İşte bu noktada asıl irdelenmesi gereken konu, paralı eğitim ya da paranın eğitimdeki gücü değil, elde edilen sonuçtur. Eğer paranın gücü, daha fazla öğrenciye öğrenim olanağı sağlıyorsa bunu alkışlamak gerekir. Ama eğer, kalite erozyonu yaratıyorsa bunu sorgulamak da hepimizin görevi olmalıdır...
Avantaj mı, yoksa?..
Vakıf üniversiteleri ile devlet üniversiteleri arasındaki puan farklılıkları milyonlarca genci isyan ettiriyor.
Örneğin birkaç puan daha alsa İstanbul’daki parasız devlet tıp fakültelerinden birine girebilecek bir öğrencinin, kendisinden 100 puan daha düşük bir puanı olan arkadaşının, vakıf tıp fakültelerinden birine girdiğini duyduğu andaki ruh halini düşünün!..
Bu durum, öğrencileri olduğu kadar anne babaları da kahrediyor. Keşke paramız olsaydı da çocuklarımıza biz de bu olanağı sunabilseydik ezikliği yaşatıyor...
Allah’tan vakıf üniversitelerinin cömertçe sundukları burslar var da bu tansiyon bir ölçüde azalıyor. Yoksa adaletsizlik çok daha üst noktalara gelebilirdi...
Parası olan istediği yerde okuyamaz mı, elbette okuyabilir.
Vakıf üniversitelerinin sayısı daha fazla artırılamaz mı, elbette artırılmalıdır.
Üniversite kontenjanları çok daha fazla yükseltilse iyi olmaz mı, elbette daha iyi olabilir.
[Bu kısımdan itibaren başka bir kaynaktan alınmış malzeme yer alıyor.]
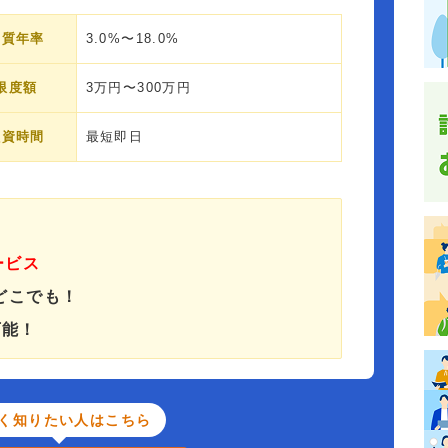
実質年率
3.0%〜18.0%
限度額
3万円〜300万円
融資時間
最短即日
ービス
どこでも！
可能！
く知りたい人はこちら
Daha fazla öğrenim kurumu açmanın ve daha fazla gencin, daha fazla eğitim almasının ne zararı olabilir ki? Ama bu noktada önemli olan, kamuyu ilgilendiren alanlarda örneğin tıp, hukuk, eğitim, mühendislik gibi alanlarda, bu görevi ifa edecek olanların, vakıf, devlet gözetmeksizin tüm üniversite mezunlarının, yeterlilik sınavına alınmaları gerekir. Hem de her 5 yılda bir yenilenmesi koşuluyla.
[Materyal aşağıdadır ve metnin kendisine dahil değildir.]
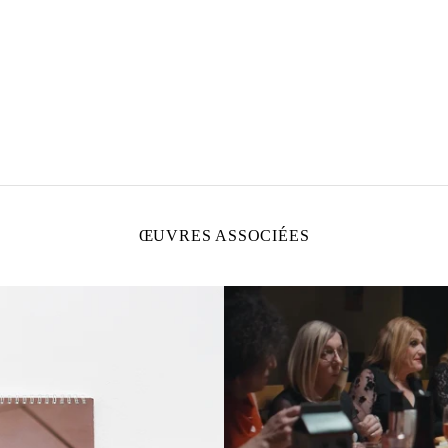
ŒUVRES ASSOCIÉES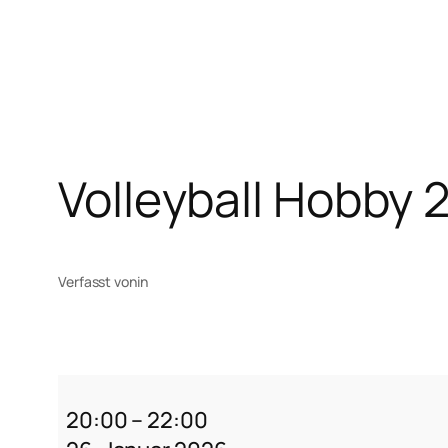
Zum
Inhalt
springen
Volleyball Hobby
Verfasst von
in
Volleyball
Hobby
20:00
–
22:00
İşte o zaman hem yaşam kalitemiz yükselir hem de yargı, eğitim, mühendislik, siyaset, çok daha az tartışmalı hale gelir...
Çözüm ne?
İşte size bu konuda gelen iki çarpıcı mail:
“Uzun yıllar, hem devlet hem de vakıf üniversitesine bağlı tıp fakültelerinde öğretim üyeliği yapmış olan bir kişi olarak, bu konudaki fikrimi iletmek istiyorum.
İyi bir tıp eğitimi için, çok çalışkan bir öğrenci olmanın yanında yeterli sayıda öğretim üyesi ve yeterli sayıda ve çeşitlilikte hastası olan bir eğitim ve araştırma hastanesi de gerekir. Ama ne yazık ki öğrencilerin çoğunun parayla okuduğu vakıf üniversitelerinin bir bölümü bu özelliklerden yoksundur.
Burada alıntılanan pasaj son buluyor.